Goal of the exercise: Go to the line holding "Assistant Professor (Asst." in the data below and repeat it exactly, then each line after it up to and including the one holding "Elements Music Festival 2025 – The Highlights". Omit pictures.

Supplied information:
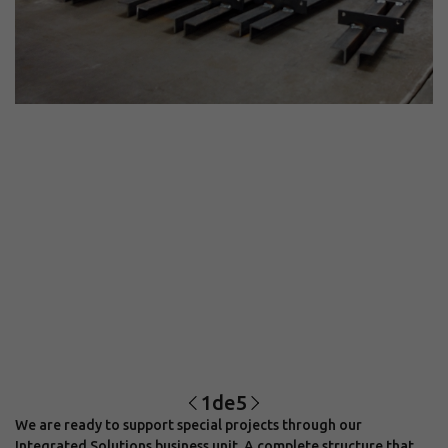
1
de
5
We are ready to support special projects through our
Integrated Solutions business unit. A complete structure that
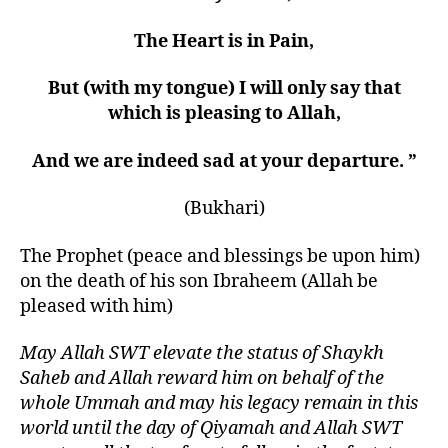
The Heart is in Pain,
But (with my tongue) I will only say that
which is pleasing to Allah,
And we are indeed sad at your departure
.
”
(Bukhari)
The Prophet (peace and blessings be upon him)
on the death of his son Ibraheem (Allah be
pleased with him)
May Allah SWT elevate the status of Shaykh
Saheb and Allah reward him on behalf of the
whole Ummah and may his legacy remain in this
world until the day of Qiyamah and Allah SWT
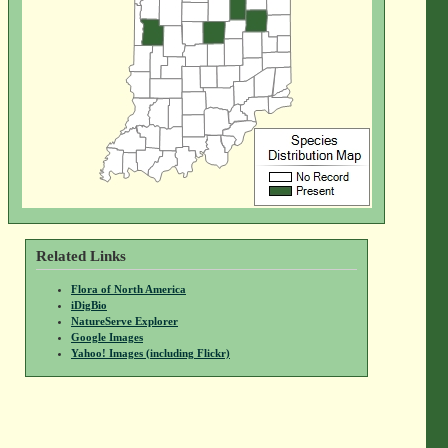
Related Links
Flora of North America
iDigBio
NatureServe Explorer
Google Images
Yahoo! Images (including Flickr)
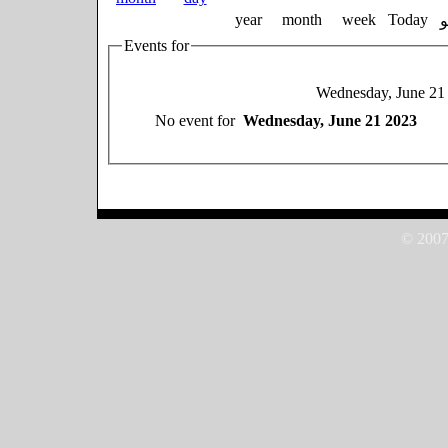
year
month
week
Today
Events for
Wednesday, June 21
No event for
Wednesday, June 21 2023
© 2007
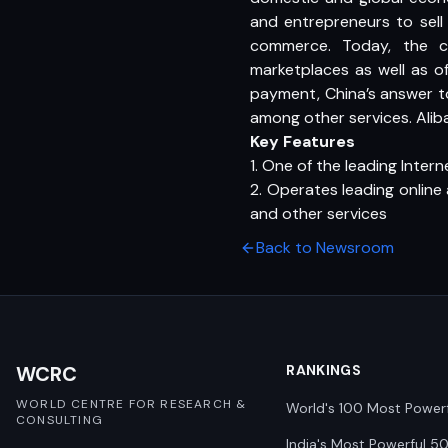
and entrepreneurs to sell 
commerce. Today, the c
marketplaces as well as of
payment, China’s answer 
among other services. Alib
Key Features
1. One of the leading Inter
2. Operates leading online
and other services
Back to Newsroom
WCRC
RANKINGS
WORLD CENTRE FOR RESEARCH &
World's 100 Most Power
CONSULTING
India's Most Powerful 5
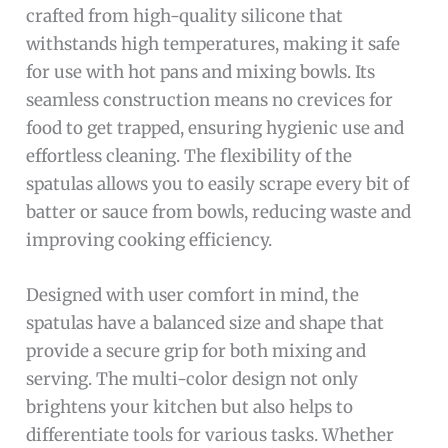
crafted from high-quality silicone that
withstands high temperatures, making it safe
for use with hot pans and mixing bowls. Its
seamless construction means no crevices for
food to get trapped, ensuring hygienic use and
effortless cleaning. The flexibility of the
spatulas allows you to easily scrape every bit of
batter or sauce from bowls, reducing waste and
improving cooking efficiency.
Designed with user comfort in mind, the
spatulas have a balanced size and shape that
provide a secure grip for both mixing and
serving. The multi-color design not only
brightens your kitchen but also helps to
differentiate tools for various tasks. Whether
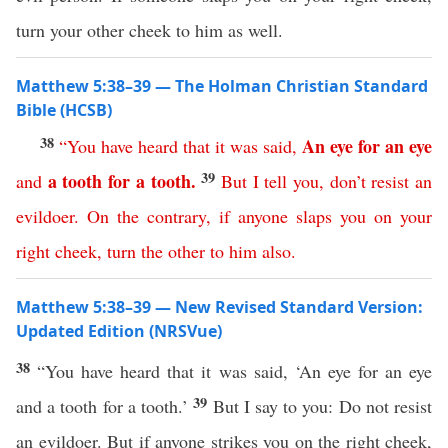
turn your other cheek to him as well.
Matthew 5:38–39 — The Holman Christian Standard
Bible (HCSB)
38
An
eye
for
an
eye
“
You
have
heard
that
it
was
said
,
39
a
tooth
for
a
tooth
.
and
But
I
tell
you
,
don’t
resist
an
evildoer
.
On
the
contrary
,
if
anyone
slaps
you
on
your
right
cheek
,
turn
the
other
to
him
also
.
Matthew 5:38–39 — New Revised Standard Version:
Updated Edition (NRSVue)
38
“You have heard that it was said, ‘An eye for an eye
39
and a tooth for a tooth.’
But I say to you: Do not resist
an evildoer. But if anyone strikes you on the right cheek,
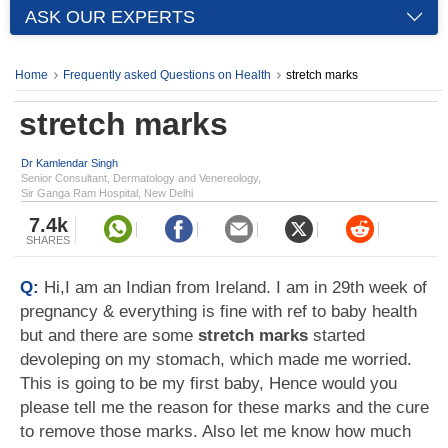
ASK OUR EXPERTS
Home
Frequently asked Questions on Health
stretch marks
stretch marks
Dr Kamlendar Singh
Senior Consultant, Dermatology and Venereology,
Sir Ganga Ram Hospital, New Delhi
7.4k
SHARES
Q:
Hi,I am an Indian from Ireland. I am in 29th week of
pregnancy & everything is fine with ref to baby health
but and there are some
stretch marks
started
devoleping on my stomach, which made me worried.
This is going to be my first baby, Hence would you
please tell me the reason for these marks and the cure
to remove those marks. Also let me know how much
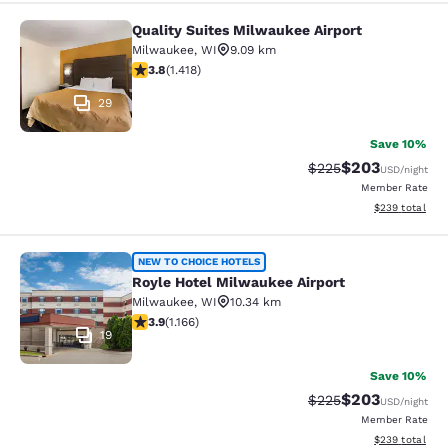
Quality Suites Milwaukee Airport
Quality Suites Milwaukee Airport
Milwaukee
,
WI
9.09 km
3.82 stars rating. Good. 1418 reviews
3.8
(
1.418
)
29
Save 10%
$203
Strikethrough Rate:
Discounted rate
$225
USD
/night
Member Rate
View estimated 
$239
total
Royle Hotel Milwaukee Airport
NEW TO CHOICE HOTELS
Royle Hotel Milwaukee Airport
Milwaukee
,
WI
10.34 km
3.85 stars rating. Good. 1166 reviews
3.9
(
1.166
)
19
Save 10%
$203
Strikethrough Rate:
Discounted rate
$225
USD
/night
Member Rate
View estimated 
$239
total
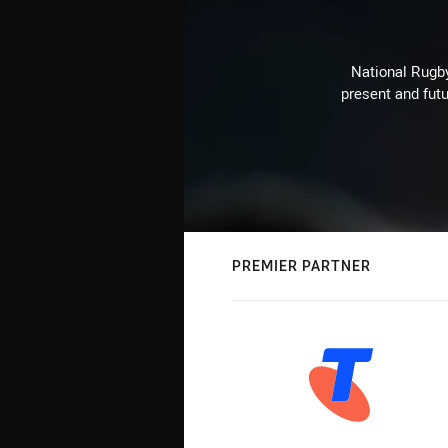
National Rugby
present and futu
PREMIER PARTNER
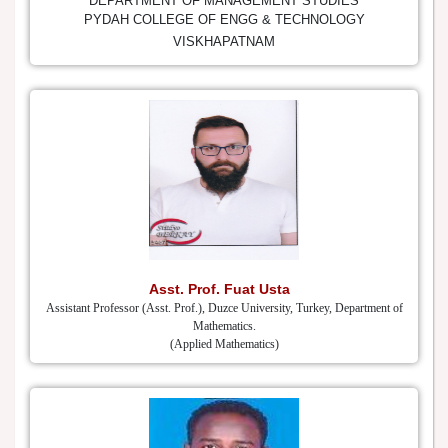
DEPARTMENT OF MANAGEMENT STUDIES
PYDAH COLLEGE OF ENGG & TECHNOLOGY
VISKHAPATNAM
Asst. Prof. Fuat Usta
Assistant Professor (Asst. Prof.), Duzce University, Turkey, Department of
Mathematics.
(Applied Mathematics)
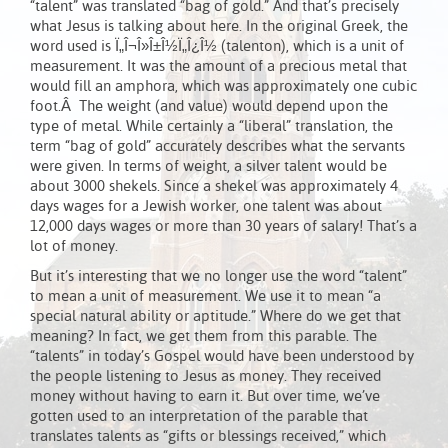
“talent” was translated “bag of gold.” And that’s precisely
what Jesus is talking about here. In the original Greek, the
word used is Ï„Î¬Î»Î±Î½Ï„Î¿Î½ (talenton), which is a unit of
measurement. It was the amount of a precious metal that
would fill an amphora, which was approximately one cubic
foot.Â The weight (and value) would depend upon the
type of metal. While certainly a “liberal” translation, the
term “bag of gold” accurately describes what the servants
were given. In terms of weight, a silver talent would be
about 3000 shekels. Since a shekel was approximately 4
days wages for a Jewish worker, one talent was about
12,000 days wages or more than 30 years of salary! That’s a
lot of money.
But it’s interesting that we no longer use the word “talent”
to mean a unit of measurement. We use it to mean “a
special natural ability or aptitude.” Where do we get that
meaning? In fact, we get them from this parable. The
“talents” in today’s Gospel would have been understood by
the people listening to Jesus as money. They received
money without having to earn it. But over time, we’ve
gotten used to an interpretation of the parable that
translates talents as “gifts or blessings received,” which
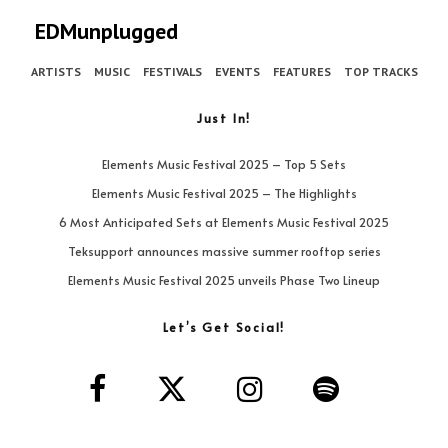
EDMunplugged
ARTISTS
MUSIC
FESTIVALS
EVENTS
FEATURES
TOP TRACKS
Just In!
Elements Music Festival 2025 – Top 5 Sets
Elements Music Festival 2025 – The Highlights
6 Most Anticipated Sets at Elements Music Festival 2025
Teksupport announces massive summer rooftop series
Elements Music Festival 2025 unveils Phase Two Lineup
Let’s Get Social!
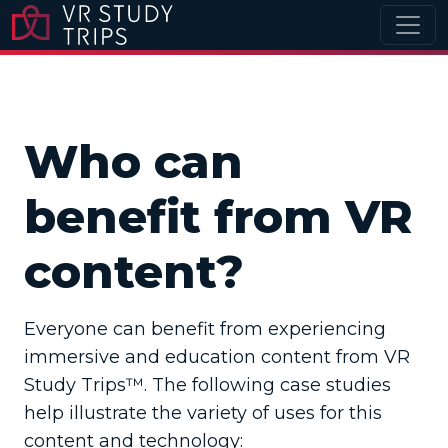
Who can
benefit from VR
content?
Everyone can benefit from experiencing
immersive and education content from VR
Study Trips™. The following case studies
help illustrate the variety of uses for this
content and technology:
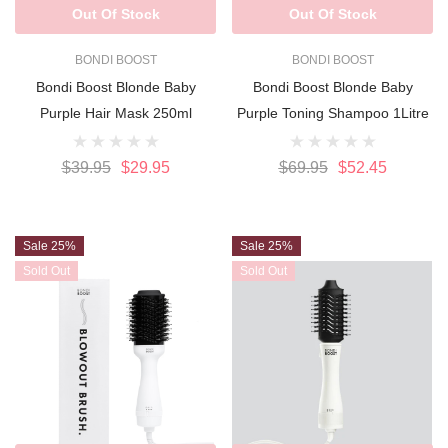
Out Of Stock
Out Of Stock
BONDI BOOST
BONDI BOOST
Bondi Boost Blonde Baby
Bondi Boost Blonde Baby
Purple Hair Mask 250ml
Purple Toning Shampoo 1Litre
$39.95
$29.95
$69.95
$52.45
Sale 25%
Sale 25%
Sold Out
Sold Out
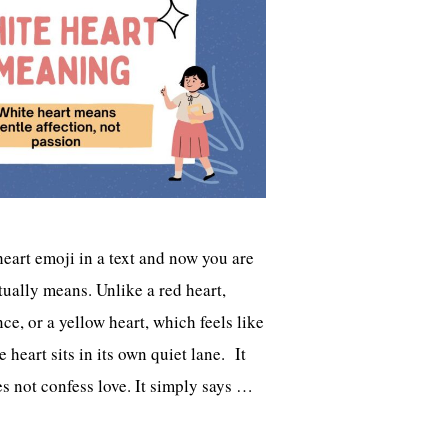
heart emoji in a text and now you are
ually means. Unlike a red heart,
e, or a yellow heart, which feels like
 heart sits in its own quiet lane. It
es not confess love. It simply says …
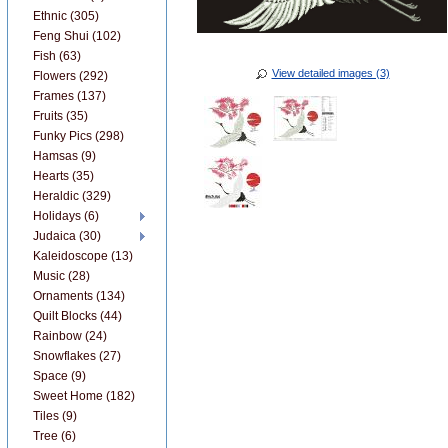
Ethnic (305)
Feng Shui (102)
Fish (63)
View detailed images (3)
Flowers (292)
Frames (137)
Fruits (35)
Funky Pics (298)
Hamsas (9)
Hearts (35)
Heraldic (329)
Holidays (6)
Judaica (30)
Kaleidoscope (13)
Music (28)
Ornaments (134)
Quilt Blocks (44)
Rainbow (24)
Snowflakes (27)
Space (9)
Sweet Home (182)
Tiles (9)
Tree (6)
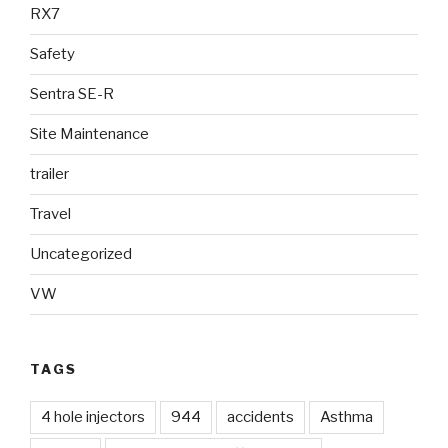
RX7
Safety
Sentra SE-R
Site Maintenance
trailer
Travel
Uncategorized
VW
TAGS
4 hole injectors
944
accidents
Asthma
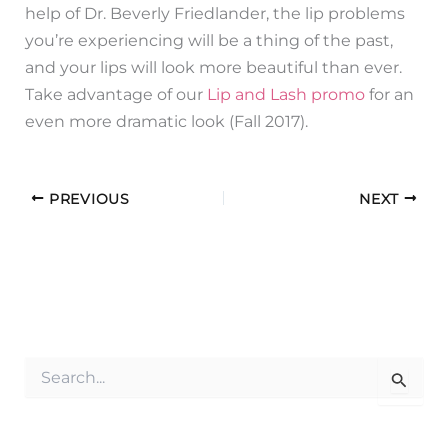
help of Dr. Beverly Friedlander, the lip problems
you’re experiencing will be a thing of the past,
and your lips will look more beautiful than ever.
Take advantage of our
Lip and Lash promo
for an
even more dramatic look (Fall 2017).
PREVIOUS
NEXT
S
e
a
r
c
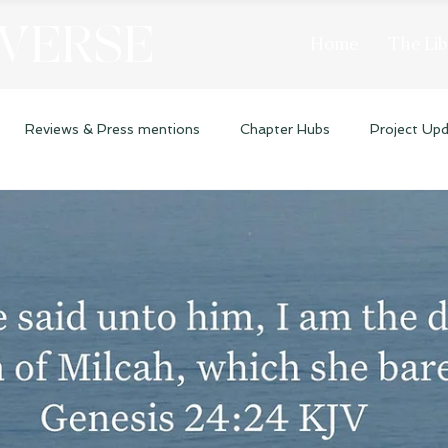
 VERSE
Home
The Lib
Reviews & Press mentions
Chapter Hubs
Project Up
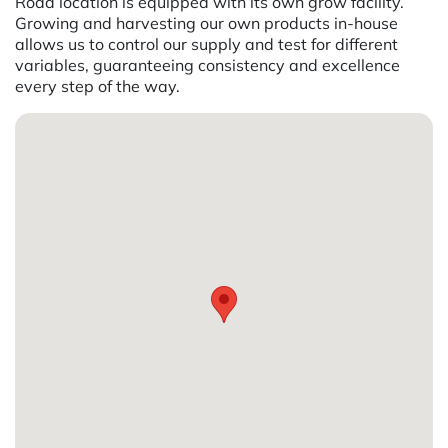
Road location is equipped with its own grow facility.
Growing and harvesting our own products in-house
allows us to control our supply and test for different
variables, guaranteeing consistency and excellence
every step of the way.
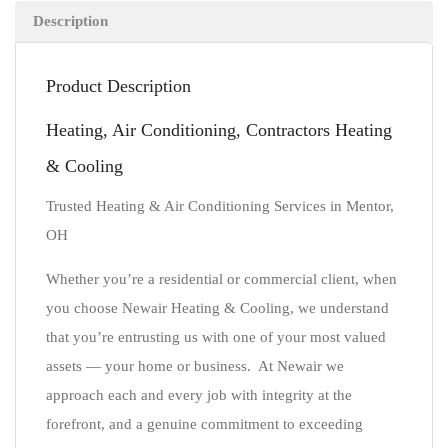
Description
Product Description
Heating, Air Conditioning, Contractors Heating
& Cooling
Trusted Heating & Air Conditioning Services in Mentor,
OH
Whether you’re a residential or commercial client, when
you choose Newair Heating & Cooling, we understand
that you’re entrusting us with one of your most valued
assets — your home or business. At Newair we
approach each and every job with integrity at the
forefront, and a genuine commitment to exceeding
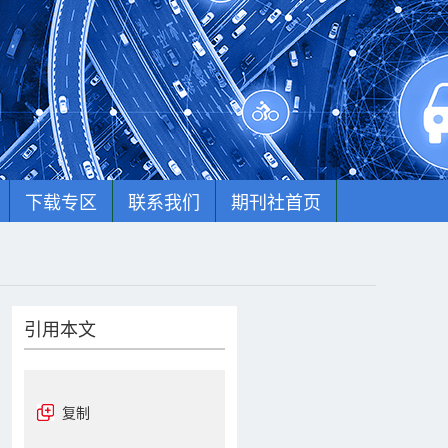
下载专区
联系我们
期刊社首页
引用本文
复制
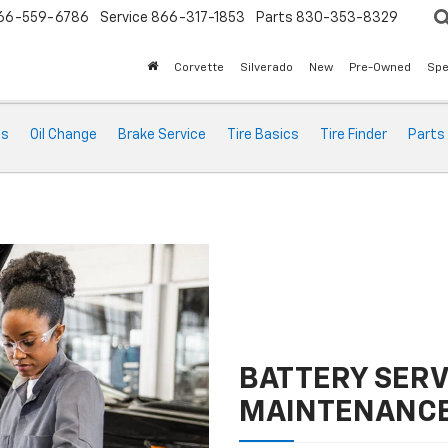
66-559-6786
Service
866-317-1853
Parts
830-353-8329
Corvette
Silverado
New
Pre-Owned
Spe
ts
Oil Change
Brake Service
Tire Basics
Tire Finder
Parts
BATTERY SERV
MAINTENANC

Your response:
Assistant Professor (Asst. Prof.), Duzce University, Turkey, Department of
Mathematics.
(Applied Mathematics)
“talent” was translated “bag of gold.” And that’s precisely
what Jesus is talking about here. In the original Greek, the
word used is Ï„Î¬Î»Î±Î½Ï„Î¿Î½ (talenton), which is a unit of
measurement. It was the amount of a precious metal that
would fill an amphora, which was approximately one cubic
foot.Â The weight (and value) would depend upon the
type of metal. While certainly a “liberal” translation, the
term “bag of gold” accurately describes what the servants
were given. In terms of weight, a silver talent would be
about 3000 shekels. Since a shekel was approximately 4
days wages for a Jewish worker, one talent was about
12,000 days wages or more than 30 years of salary! That’s a
lot of money.
But it’s interesting that we no longer use the word “talent”
to mean a unit of measurement. We use it to mean “a
special natural ability or aptitude.” Where do we get that
meaning? In fact, we get them from this parable. The
“talents” in today’s Gospel would have been understood by
the people listening to Jesus as money. They received
money without having to earn it. But over time, we’ve
gotten used to an interpretation of the parable that
translates talents as “gifts or blessings received,” which
EDMunplugged
ARTISTS
MUSIC
FESTIVALS
EVENTS
FEATURES
TOP TRACKS
Just In!
Elements Music Festival 2025 – Top 5 Sets
Elements Music Festival 2025 – The Highlights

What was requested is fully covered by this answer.